Шрифт:
В том же году, что и Каприччио, сочинена Чайковским торжественная увертюра «1812 год». Музыкальная картина, рисующая вторжение Наполеона на русскую землю и победу русского оружия, должна была исполняться на площади, в присутствии многих тысяч москвичей. Музыкальные темы композитор выбрал предельно простые. Русский и французский гимны, народная песня «У ворот, ворот батюшкиных», торжественная молитва — все это находило мгновенный отклик в уме и сердце слушателя. Впечатление усиливалось необычными эффектами: в партитуру были введены настоящие пушечные выстрелы и колокольный звон (в концертном исполнении, разумеется, их заменяют оркестровые инструменты). Кажется, что и здесь был использован драгоценный опыт Глинки. Музыкальные образы появления поляков на свадебном пиру у Сусанина и всенародного «Славься!», заключающего оперу, родственны и духу и складу торжественной увертюры.

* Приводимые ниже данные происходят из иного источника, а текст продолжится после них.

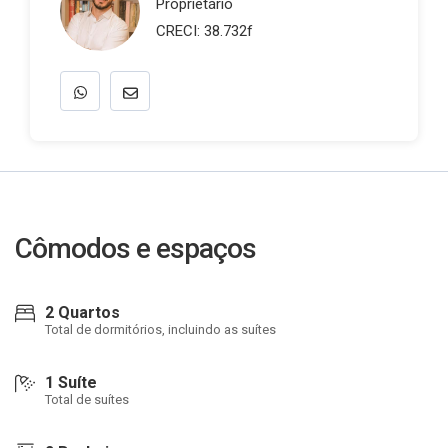
Proprietário
CRECI: 38.732f
Cômodos e espaços
2 Quartos
Total de dormitórios, incluindo as suítes
1 Suíte
Total de suítes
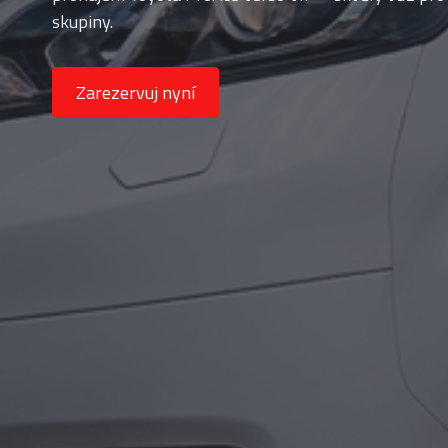
skupiny.
Zarezervuj nyní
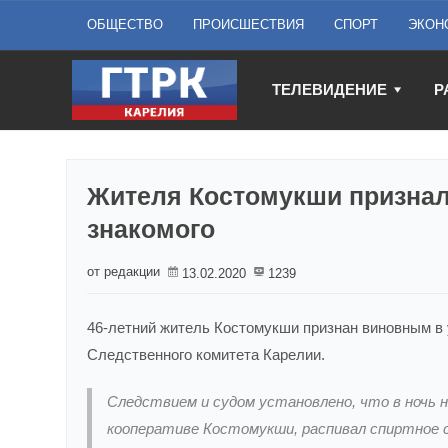
ОБЩЕСТВО
ПРОИСШЕСТВИЯ
СПОРТ
ЭКОН
ТЕЛЕВИДЕНИЕ
Р
Жителя Костомукши признал
знакомого
от редакции
13.02.2020
1239
46-летний житель Костомукши признан виновным в 
Следственного комитета Карелии.
Следствием и судом установлено, что в ночь н
кооперативе Костомукши, распивал спиртное с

Неосуществленными остались планы создания народной оперы, привлекшие Чайковского в начале 80-х годов Не получили широкого признания Большая соната для фортепьяно (1878 год) и Второй фортепьянный концерт (1880 год). Возможно, в последнем случае известную роль сыграла болезнь, а потом и смерть Н. Рубинштейна, уже не успевшего исполнить концерт, ему посвященный. Последние два года жизни «московского Рубинштейна» были омрачены грубыми и несправедливыми нападками петербургских газет, но эта же травля помогла Чайковскому отбросить свои досады и обиды и восстановить прежнее чувство большой дружбы к Николаю Григорьевичу. «Какое странное и темное человеческое сердце! — писал Петр Ильич Анатолию 5 декабря 1878 года. — Мне всегда или, по крайней мере, с давних пор казалось, что я не люблю Рубинштейна. Недавно я увидел во сне, что он умер и что я был от этого в глубоком отчаянии. С тех пор я не могу думать о нем без сжимания сердца и без самого положительного ощущения любви». Это изменение не было мимолетным. Два месяца спустя Чайковский снова отмечает: «Вообще после всей травли на Рубинштейна… я ужасно за Рубинштейна и совершенно освободился от того тайного чувства враждебности, которое давно питал к нему».
Отношение Н. Рубинштейна к Чайковскому осталось неизменным до конца. В числе последних нот, просмотренных им незадолго до смерти, были произведения Петра Ильича. Очень заинтересовала его Серенада для струнного оркестра. «Он приказал расписать оркестровые партии Серенады, — вспоминает Кашкин, — явился в консерваторию совершенно больной, собрал в последний раз оркестр учеников и, не имея сил стоять, сидя продирижировал новым сочинением… В одно из моих посещений, в январе или феврале 1881 года [99] , я застал Рубинштейна с печатным клавираусцугом «Орлеанской девы» в руках. При мне он уселся за фортепьяно и кое-как, боясь неосторожным движением возбудить боли, проиграл значительную часть оперы. Боли, однако, все-таки явились, и Николай Григорьевич, с трудом добравшись до постели, вперемежку с оханьем и стонами продолжал говорить об опере».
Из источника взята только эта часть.